Many businesses are also facing lawsuits because the Department of Justice has concluded that websites are places of public accommodation, requiring accessibility to all visitors, but it has failed to regulate standards of accessibility. This makes every category of business, including private-sector, public-sector and education, vulnerable.
Making things even more complicated, the progress that had been made over recent years in establishing guidelines and protocols is now in jeopardy because in 2017 the White House reversed its commitment and instead decided to undo the regulatory process, leading to a reverse in website accessibility decisions including halting enforcement actions against businesses with relaxed website accessibility. The courts are now left to be arbiters of these standards.
Awareness of the importance of web accessibility has grown among university and business leaders in recent years partly due to numerous well-publicized lawsuits and now due to the uncertainty about enforcement, litigation is increasing quickly.

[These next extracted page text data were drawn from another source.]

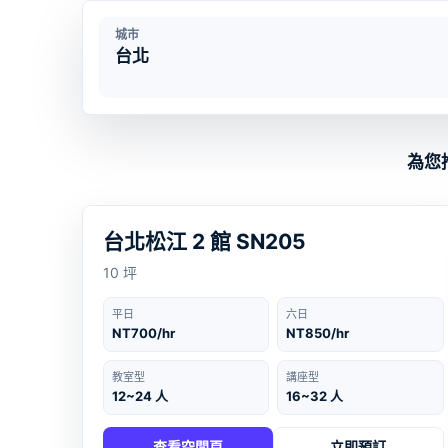
城市
為您
台北
‹
›
台北松江 2 館 SN205
10 坪
平日
六日
NT700/hr
NT850/hr
教室型
講座型
12~24 人
16~32 人
查看空間頁
立即預訂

Universities that receive federal financial aid are required by law to make reasonable accommodations to ensure their web content is accessible to everyone, including but not limited to people who are blind, deaf or have limited mobility. This is a huge challenge. Educational institutions alone can have thousands of web pages, with hundreds of faculty members and staff constantly adding, removing or changing content, making it difficult to monitor content for accessibility.
Regulation guidance is needed, and previously when the DOJ signaled that the minimum standards and guidelines created by the World Wide Web Consortium (W3C), (which is an organization devoted to the development of WWW protocols and guidelines) would become the working model, many legislators from both sides of the aisle, even those who are typically hostile to regulation, joined to urge the implementation of uniform accessibility standards. Until the DOJ acts, the threat of non-compliance lawsuits will continue to grow.
Thousands of website owners around the country are being sued for claimed ADA violations. Per the New York Law Journal by the mid-point of 2018, over 1,000 lawsuits had already been filed—more than all cases filed in 2017.
ADA website cases are difficult to defend because the U.S. courts have not addressed what should constitute ADA minimum “accessibility,” nor has any court endorsed any standard other than acknowledging that Web Content Accessibility Guidelines (WCAG) 2.1 has emerged as a de facto standard.